We can easily get any statistics we want about the distribution of pixel values: the percentage of pixels over or under certain values, histogram peaks, and so on. But what do we do with that data?
When I worked in film, I thought in terms of stops, with lighting, camera, film processing and printing. Underexposure was always the enemy.
With digital, stops are still important, but the major enemy is photographic overexposure, the dreaded clipping of highlights. If the camera is good and the lighting isn't diabolical, the shadows will take care of themselves.
In post, we need to prevent clipping at either end but anything else goes. I don't worry about stops in post. I care about tones and saturation and hues and contrast levels and sharpness at different parts of the image, and stops as measurements are too crude to be of much help.
From that link:
If Shift-A is pressed, or Menu – View – Auto Exposure Correction is enabled, and default settings are used, FastRawViewer calculates and applies automatic exposure correction in such a way, that 1% of the total amount of pixels in the image are pushed to saturation (receive the value of 255 on the 8-bit scale).

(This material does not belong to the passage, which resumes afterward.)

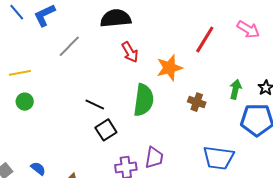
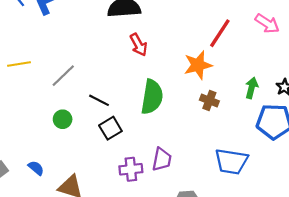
gray line: (69, 46) -> (63, 76), moved
orange star: (169, 68) -> (198, 65), moved
green circle: (25, 102) -> (63, 119), moved

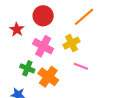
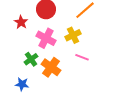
green cross: (27, 68) -> (31, 59), turned 32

In a photograph, 1% of the image is an awful lot. An area one-tenth of the total width and one-tenth of the total height is 1% of the image, and very noticeable. Sure, that software lets the user change the percentage, but what is the point of saturating any pixels?
The thought of software automatically creating saturation (aka clipping) fills me with horrors.
Digitally, automatically, we can spread the tones to use the full range available without clipping ("-auto-level"). Nothing wrong with that. And then we have a wealth of tools available to automatically or manually adjust the image either for technical accuracy or aesthetic quality or anything else.
If an automated process is to simply correct "over exposure" or "underexposure", it needs to know what the "correct" exposure is. It may be different in different parts of the image. But changing the exposure will change all the tones together, where we are more concerned with relative tones, and hence contrast.
Sorry, this turned into a ramble. What was the question again?